With our rapidly ageing population and growing focus on preventative healthcare, demand for those with interdisciplinary skills across data science and healthcare analytics is massively increasing. The panel discussed the sweet spot for experts in areas such as computational biology and bioinformatics, and the need to build a pipeline of talent with these specialist skills if we are to realise the opportunities that advances in biology and technology offer.  

8. Digital health twins and continuous monitoring will be at the core of healthcare over the next decade. 
 
When asked where the future will take us in healthcare, two key areas were highlighted. First, continuous monitoring – not just through wearables or remote monitoring devices, but through clothing and sensors in the rooms that we walk through. Second, digital health twins are set to become increasingly common for mapping individual disease susceptibility, drug development, and device testing, enabling personalised treatments to be developed, with lower levels of patient risk.

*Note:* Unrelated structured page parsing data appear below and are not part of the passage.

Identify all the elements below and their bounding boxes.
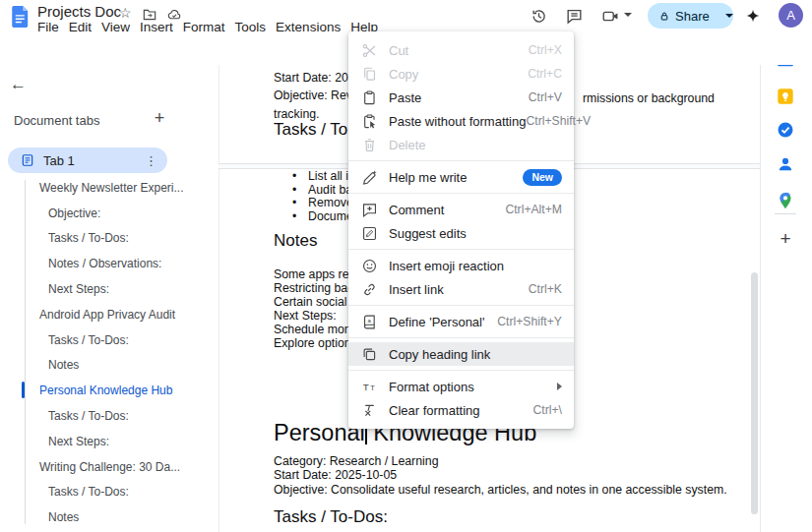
bullet-dot: • bbox=[292, 170, 308, 184]
tab-label: Tab 1 bbox=[43, 153, 75, 168]
outline-item-label: Objective: bbox=[48, 207, 100, 220]
bullet-text: Docume bbox=[308, 209, 353, 223]
paste-without-formatting-menu-item[interactable]: Paste without formattingCtrl+Shift+V bbox=[348, 109, 574, 133]
vertical-scrollbar[interactable] bbox=[751, 272, 758, 514]
clear-formatting-menu-item[interactable]: Clear formattingCtrl+\ bbox=[348, 398, 574, 422]
outline-item-label: Tasks / To-Dos: bbox=[48, 409, 129, 423]
copy-heading-link-menu-item[interactable]: Copy heading link bbox=[348, 342, 574, 366]
section-meta-paragraph: Category: Research / LearningStart Date:… bbox=[274, 454, 727, 497]
copy-link-icon bbox=[361, 346, 378, 363]
outline-item-tasks-to-dos[interactable]: Tasks / To-Dos: bbox=[0, 226, 204, 252]
outline-item-tasks-to-dos[interactable]: Tasks / To-Dos: bbox=[0, 327, 204, 353]
share-button[interactable]: Share bbox=[648, 3, 733, 29]
video-call-dropdown-icon[interactable] bbox=[624, 13, 632, 17]
lock-icon bbox=[658, 10, 670, 23]
menu-tools[interactable]: Tools bbox=[230, 20, 272, 35]
menu-file[interactable]: File bbox=[32, 20, 64, 35]
comments-icon[interactable] bbox=[565, 7, 584, 26]
gemini-icon[interactable] bbox=[745, 8, 761, 24]
bullet-item: •Remove bbox=[292, 197, 355, 210]
outline-item-weekly-newsletter-experi[interactable]: Weekly Newsletter Experi... bbox=[0, 175, 204, 201]
menu-item-label: Paste without formatting bbox=[389, 114, 526, 129]
menu-item-shortcut: Ctrl+C bbox=[528, 67, 562, 81]
tab-item-tab1[interactable]: Tab 1 ⋮ bbox=[8, 148, 167, 173]
emoji-icon bbox=[361, 258, 378, 274]
outline-item-notes[interactable]: Notes bbox=[0, 504, 204, 530]
bullet-dot: • bbox=[292, 184, 308, 198]
menu-view[interactable]: View bbox=[96, 20, 135, 35]
svg-text:T: T bbox=[370, 383, 375, 391]
help-me-write-menu-item[interactable]: Help me writeNew bbox=[348, 165, 574, 189]
document-outline: Weekly Newsletter Experi...Objective:Tas… bbox=[0, 175, 204, 530]
insert-emoji-reaction-menu-item[interactable]: Insert emoji reaction bbox=[348, 254, 574, 277]
paste-menu-item[interactable]: PasteCtrl+V bbox=[348, 86, 574, 109]
submenu-arrow-icon bbox=[557, 383, 562, 390]
format-options-menu-item[interactable]: TTFormat options bbox=[348, 375, 574, 398]
star-icon[interactable]: ☆ bbox=[119, 5, 135, 21]
add-tab-button[interactable]: + bbox=[150, 108, 169, 129]
chevron-down-icon bbox=[725, 14, 733, 18]
share-dropdown[interactable] bbox=[718, 14, 741, 18]
menu-item-shortcut: Ctrl+Shift+Y bbox=[497, 315, 562, 328]
tasks-icon[interactable] bbox=[776, 120, 795, 140]
version-history-icon[interactable] bbox=[530, 7, 548, 26]
tab-more-options-icon[interactable]: ⋮ bbox=[145, 153, 157, 168]
menu-item-label: Help me write bbox=[389, 170, 467, 185]
suggest-edits-menu-item[interactable]: Suggest edits bbox=[348, 221, 574, 245]
menu-item-shortcut: Ctrl+Alt+M bbox=[505, 203, 562, 216]
suggest-edits-icon bbox=[361, 225, 378, 242]
outline-item-objective[interactable]: Objective: bbox=[0, 201, 204, 226]
dictionary-icon: a bbox=[361, 314, 378, 330]
outline-item-label: Tasks / To-Dos: bbox=[48, 231, 129, 245]
comment-menu-item[interactable]: CommentCtrl+Alt+M bbox=[348, 198, 574, 221]
google-docs-logo-icon[interactable] bbox=[12, 6, 29, 28]
outline-item-android-app-privacy-audit[interactable]: Android App Privacy Audit bbox=[0, 302, 204, 327]
menu-item-label: Format options bbox=[389, 380, 474, 394]
get-addons-button[interactable]: + bbox=[776, 229, 795, 249]
menu-item-label: Insert link bbox=[389, 282, 444, 297]
clear-formatting-icon bbox=[361, 402, 378, 419]
bullet-list: •List all in•Audit ba•Remove•Docume bbox=[292, 170, 355, 223]
menu-separator bbox=[348, 193, 574, 194]
menubar: FileEditViewInsertFormatToolsExtensionsH… bbox=[32, 20, 383, 35]
menu-item-label: Insert emoji reaction bbox=[389, 259, 504, 273]
outline-item-tasks-to-dos[interactable]: Tasks / To-Dos: bbox=[0, 480, 204, 505]
contacts-icon[interactable] bbox=[776, 154, 795, 174]
bullet-dot: • bbox=[292, 210, 308, 224]
copy-menu-item[interactable]: CopyCtrl+C bbox=[348, 62, 574, 86]
menu-separator bbox=[348, 249, 574, 250]
insert-link-menu-item[interactable]: Insert linkCtrl+K bbox=[348, 277, 574, 301]
outline-item-notes[interactable]: Notes bbox=[0, 353, 204, 379]
bullet-text: Audit ba bbox=[308, 183, 352, 197]
menu-item-shortcut: Ctrl+V bbox=[529, 90, 562, 104]
bullet-item: •Docume bbox=[292, 210, 355, 224]
menu-item-shortcut: Ctrl+X bbox=[529, 43, 562, 57]
outline-item-label: Notes bbox=[48, 510, 79, 524]
delete-menu-item[interactable]: Delete bbox=[348, 133, 574, 156]
back-arrow-icon[interactable]: ← bbox=[10, 75, 27, 94]
tasks-heading-fragment: Tasks / To- bbox=[274, 120, 353, 140]
scissors-icon bbox=[361, 42, 378, 59]
outline-item-next-steps[interactable]: Next Steps: bbox=[0, 276, 204, 302]
account-avatar[interactable]: A bbox=[779, 3, 803, 28]
keep-icon[interactable] bbox=[776, 87, 795, 106]
outline-item-writing-challenge-30-da[interactable]: Writing Challenge: 30 Da... bbox=[0, 454, 204, 480]
maps-icon[interactable] bbox=[776, 191, 795, 210]
define-personal-menu-item[interactable]: aDefine 'Personal'Ctrl+Shift+Y bbox=[348, 310, 574, 333]
outline-item-personal-knowledge-hub[interactable]: Personal Knowledge Hub bbox=[0, 378, 204, 403]
context-menu: CutCtrl+XCopyCtrl+CPasteCtrl+VPaste with… bbox=[348, 31, 574, 429]
svg-text:a: a bbox=[368, 317, 372, 323]
document-title[interactable]: Projects Doc bbox=[37, 3, 121, 20]
outline-item-next-steps[interactable]: Next Steps: bbox=[0, 429, 204, 454]
cut-menu-item[interactable]: CutCtrl+X bbox=[348, 38, 574, 62]
menu-separator bbox=[348, 337, 574, 338]
outline-item-tasks-to-dos[interactable]: Tasks / To-Dos: bbox=[0, 403, 204, 429]
menu-item-label: Comment bbox=[389, 203, 444, 217]
outline-item-notes-observations[interactable]: Notes / Observations: bbox=[0, 251, 204, 276]
menu-edit[interactable]: Edit bbox=[64, 20, 96, 35]
menu-format[interactable]: Format bbox=[178, 20, 230, 35]
menu-extensions[interactable]: Extensions bbox=[271, 20, 345, 35]
video-call-icon[interactable] bbox=[601, 7, 620, 26]
share-main[interactable]: Share bbox=[648, 3, 718, 29]
menu-insert[interactable]: Insert bbox=[135, 20, 178, 35]
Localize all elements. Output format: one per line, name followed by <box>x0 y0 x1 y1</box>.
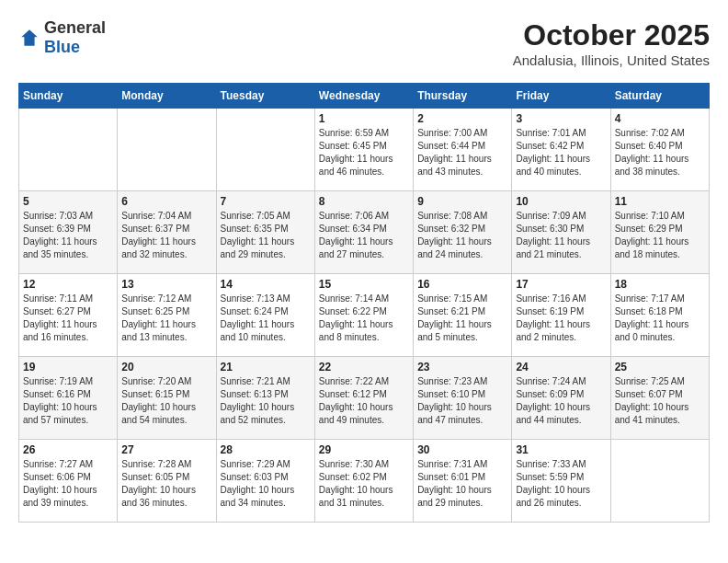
day-info: Sunrise: 7:17 AM Sunset: 6:18 PM Dayligh… <box>615 293 705 344</box>
day-info: Sunrise: 7:27 AM Sunset: 6:06 PM Dayligh… <box>23 458 113 510</box>
calendar-cell: 27Sunrise: 7:28 AM Sunset: 6:05 PM Dayli… <box>118 440 216 523</box>
page-header: General Blue October 2025 Andalusia, Ill… <box>18 18 710 68</box>
calendar-cell: 1Sunrise: 6:59 AM Sunset: 6:45 PM Daylig… <box>314 109 413 191</box>
day-info: Sunrise: 7:23 AM Sunset: 6:10 PM Dayligh… <box>417 375 507 427</box>
calendar-cell: 6Sunrise: 7:04 AM Sunset: 6:37 PM Daylig… <box>118 191 216 274</box>
day-number: 14 <box>221 278 311 291</box>
calendar-cell: 21Sunrise: 7:21 AM Sunset: 6:13 PM Dayli… <box>216 357 314 440</box>
day-number: 28 <box>221 443 311 456</box>
day-number: 29 <box>319 443 409 456</box>
day-info: Sunrise: 7:09 AM Sunset: 6:30 PM Dayligh… <box>516 210 606 261</box>
calendar-cell: 25Sunrise: 7:25 AM Sunset: 6:07 PM Dayli… <box>610 357 709 440</box>
day-number: 19 <box>23 361 113 373</box>
calendar-cell: 20Sunrise: 7:20 AM Sunset: 6:15 PM Dayli… <box>118 357 216 440</box>
day-number: 21 <box>221 361 311 373</box>
calendar-cell: 19Sunrise: 7:19 AM Sunset: 6:16 PM Dayli… <box>19 357 118 440</box>
calendar-cell: 24Sunrise: 7:24 AM Sunset: 6:09 PM Dayli… <box>512 357 610 440</box>
day-info: Sunrise: 7:33 AM Sunset: 5:59 PM Dayligh… <box>516 458 606 510</box>
week-row-1: 5Sunrise: 7:03 AM Sunset: 6:39 PM Daylig… <box>19 191 710 274</box>
day-number: 10 <box>516 195 606 208</box>
day-info: Sunrise: 7:21 AM Sunset: 6:13 PM Dayligh… <box>221 375 311 427</box>
day-number: 26 <box>23 443 113 456</box>
day-number: 30 <box>417 443 507 456</box>
day-number: 24 <box>516 361 606 373</box>
calendar-cell <box>118 109 216 191</box>
title-block: October 2025 Andalusia, Illinois, United… <box>513 18 710 68</box>
day-number: 7 <box>221 195 311 208</box>
calendar-cell: 2Sunrise: 7:00 AM Sunset: 6:44 PM Daylig… <box>414 109 512 191</box>
calendar-cell: 18Sunrise: 7:17 AM Sunset: 6:18 PM Dayli… <box>610 274 709 357</box>
logo-blue: Blue <box>44 38 80 56</box>
header-day-monday: Monday <box>118 84 216 109</box>
day-number: 25 <box>615 361 705 373</box>
calendar-cell: 16Sunrise: 7:15 AM Sunset: 6:21 PM Dayli… <box>414 274 512 357</box>
day-number: 3 <box>516 112 606 125</box>
day-info: Sunrise: 7:29 AM Sunset: 6:03 PM Dayligh… <box>221 458 311 510</box>
day-number: 9 <box>417 195 507 208</box>
day-info: Sunrise: 7:08 AM Sunset: 6:32 PM Dayligh… <box>417 210 507 261</box>
day-info: Sunrise: 7:20 AM Sunset: 6:15 PM Dayligh… <box>121 375 211 427</box>
day-number: 31 <box>516 443 606 456</box>
day-info: Sunrise: 7:02 AM Sunset: 6:40 PM Dayligh… <box>615 127 705 178</box>
calendar-cell: 29Sunrise: 7:30 AM Sunset: 6:02 PM Dayli… <box>314 440 413 523</box>
day-info: Sunrise: 7:03 AM Sunset: 6:39 PM Dayligh… <box>23 210 113 261</box>
day-info: Sunrise: 7:13 AM Sunset: 6:24 PM Dayligh… <box>221 293 311 344</box>
calendar-body: 1Sunrise: 6:59 AM Sunset: 6:45 PM Daylig… <box>19 109 710 523</box>
week-row-4: 26Sunrise: 7:27 AM Sunset: 6:06 PM Dayli… <box>19 440 710 523</box>
calendar-subtitle: Andalusia, Illinois, United States <box>513 52 710 68</box>
calendar-cell: 7Sunrise: 7:05 AM Sunset: 6:35 PM Daylig… <box>216 191 314 274</box>
calendar-cell: 12Sunrise: 7:11 AM Sunset: 6:27 PM Dayli… <box>19 274 118 357</box>
calendar-title: October 2025 <box>513 18 710 52</box>
calendar-cell <box>610 440 709 523</box>
week-row-3: 19Sunrise: 7:19 AM Sunset: 6:16 PM Dayli… <box>19 357 710 440</box>
day-number: 18 <box>615 278 705 291</box>
calendar-cell: 4Sunrise: 7:02 AM Sunset: 6:40 PM Daylig… <box>610 109 709 191</box>
day-info: Sunrise: 6:59 AM Sunset: 6:45 PM Dayligh… <box>319 127 409 178</box>
calendar-cell: 31Sunrise: 7:33 AM Sunset: 5:59 PM Dayli… <box>512 440 610 523</box>
day-number: 16 <box>417 278 507 291</box>
day-info: Sunrise: 7:16 AM Sunset: 6:19 PM Dayligh… <box>516 293 606 344</box>
day-info: Sunrise: 7:22 AM Sunset: 6:12 PM Dayligh… <box>319 375 409 427</box>
header-day-wednesday: Wednesday <box>314 84 413 109</box>
day-info: Sunrise: 7:14 AM Sunset: 6:22 PM Dayligh… <box>319 293 409 344</box>
day-info: Sunrise: 7:12 AM Sunset: 6:25 PM Dayligh… <box>121 293 211 344</box>
calendar-cell: 28Sunrise: 7:29 AM Sunset: 6:03 PM Dayli… <box>216 440 314 523</box>
calendar-cell <box>216 109 314 191</box>
calendar-cell: 15Sunrise: 7:14 AM Sunset: 6:22 PM Dayli… <box>314 274 413 357</box>
day-info: Sunrise: 7:06 AM Sunset: 6:34 PM Dayligh… <box>319 210 409 261</box>
calendar-cell: 9Sunrise: 7:08 AM Sunset: 6:32 PM Daylig… <box>414 191 512 274</box>
logo: General Blue <box>18 18 106 57</box>
calendar-table: SundayMondayTuesdayWednesdayThursdayFrid… <box>18 83 710 523</box>
day-number: 5 <box>23 195 113 208</box>
day-info: Sunrise: 7:01 AM Sunset: 6:42 PM Dayligh… <box>516 127 606 178</box>
logo-icon <box>18 27 40 49</box>
calendar-cell: 14Sunrise: 7:13 AM Sunset: 6:24 PM Dayli… <box>216 274 314 357</box>
header-day-friday: Friday <box>512 84 610 109</box>
day-info: Sunrise: 7:04 AM Sunset: 6:37 PM Dayligh… <box>121 210 211 261</box>
day-number: 15 <box>319 278 409 291</box>
calendar-cell: 30Sunrise: 7:31 AM Sunset: 6:01 PM Dayli… <box>414 440 512 523</box>
day-info: Sunrise: 7:25 AM Sunset: 6:07 PM Dayligh… <box>615 375 705 427</box>
calendar-cell: 5Sunrise: 7:03 AM Sunset: 6:39 PM Daylig… <box>19 191 118 274</box>
week-row-0: 1Sunrise: 6:59 AM Sunset: 6:45 PM Daylig… <box>19 109 710 191</box>
calendar-cell: 10Sunrise: 7:09 AM Sunset: 6:30 PM Dayli… <box>512 191 610 274</box>
day-number: 13 <box>121 278 211 291</box>
header-row: SundayMondayTuesdayWednesdayThursdayFrid… <box>19 84 710 109</box>
calendar-cell: 3Sunrise: 7:01 AM Sunset: 6:42 PM Daylig… <box>512 109 610 191</box>
calendar-cell: 13Sunrise: 7:12 AM Sunset: 6:25 PM Dayli… <box>118 274 216 357</box>
day-number: 6 <box>121 195 211 208</box>
calendar-cell: 17Sunrise: 7:16 AM Sunset: 6:19 PM Dayli… <box>512 274 610 357</box>
day-number: 8 <box>319 195 409 208</box>
calendar-header: SundayMondayTuesdayWednesdayThursdayFrid… <box>19 84 710 109</box>
week-row-2: 12Sunrise: 7:11 AM Sunset: 6:27 PM Dayli… <box>19 274 710 357</box>
header-day-saturday: Saturday <box>610 84 709 109</box>
day-number: 4 <box>615 112 705 125</box>
day-number: 2 <box>417 112 507 125</box>
day-number: 27 <box>121 443 211 456</box>
day-info: Sunrise: 7:24 AM Sunset: 6:09 PM Dayligh… <box>516 375 606 427</box>
calendar-cell <box>19 109 118 191</box>
day-info: Sunrise: 7:11 AM Sunset: 6:27 PM Dayligh… <box>23 293 113 344</box>
day-info: Sunrise: 7:15 AM Sunset: 6:21 PM Dayligh… <box>417 293 507 344</box>
day-info: Sunrise: 7:28 AM Sunset: 6:05 PM Dayligh… <box>121 458 211 510</box>
calendar-cell: 26Sunrise: 7:27 AM Sunset: 6:06 PM Dayli… <box>19 440 118 523</box>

In both areas, the insights from the data will be translated into an actionable form for patients and providers, enabling proactive prevention instead of reactive intervention.   

9. Health class disparities will likely increase too. 
 
Despite the prospects for extending both healthspan and lifespan, there is a risk that the benefits of innovation in healthcare do not accrue equally across populations. Significant healthcare inequities already exist in our current systems with over 20-year differences in life expectancy reported between different areas of the UK in 2021, it will be increasingly critical that political leaders put new approaches to lifestyle change and data-driven healthcare at the centre of future healthcare reform.